Je viens de terminer un bon gros bouquin que je qualifierais très volontiers – dans des termes assez peu littéraires – de vraiment très cool ! Et quand je dis « bouquin », c’est que c’est vraiment un livre en papier, avec une couverture en carton dur et stable, aux pages super agréables au toucher, et avec une typographie qui rend justice bien sûr au texte, mais aussi aux yeux du lecteur. Une belle expérience haptico-visuelle après les milliers de pages lues en numérique. Ne vous inquiétez pourtant pas, je ne vais pas soudain me reconvertir à la bibliomanie de certains, je dis seulement que c’était une belle expérience, et que cette expérience était en phase avec le sujet du texte.
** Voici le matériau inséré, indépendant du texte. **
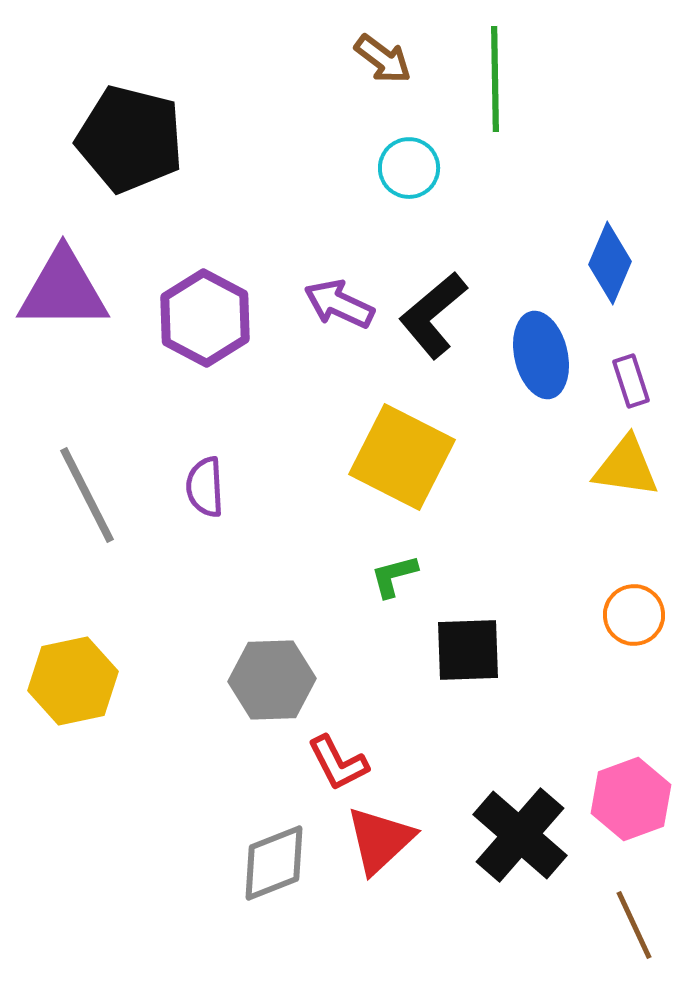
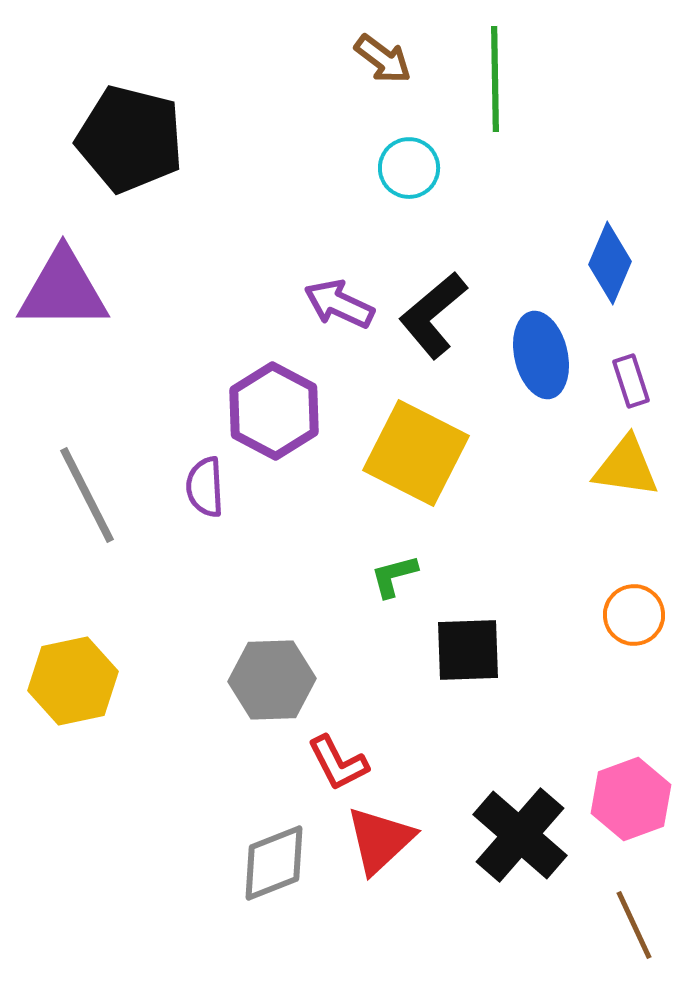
purple hexagon: moved 69 px right, 93 px down
yellow square: moved 14 px right, 4 px up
Parce qu’il s’agit, pour le protagoniste Arno Strine, très principalement de regarder et de toucher. Laissez-moi expliquer !
Tout d’abord, il s’agit ici d’un vieux texte, sorti en 1994 (l’année de ma maîtrise, ô mon Dieu !) qui, dans sa version française, est actuellement indisponible. Rassurez-vous, ami(e)s de la langue de Hemingway, il existe en version Kindle au prix très modique de 3,57 € (au moment de rédiger cet article) dans sa version originale. Que de toute façon je préfère systématiquement aux traductions si toutefois je maîtrise la langue, bien sûr. Vous pourrez donc facilement suivre les frasques d’Arno Strine.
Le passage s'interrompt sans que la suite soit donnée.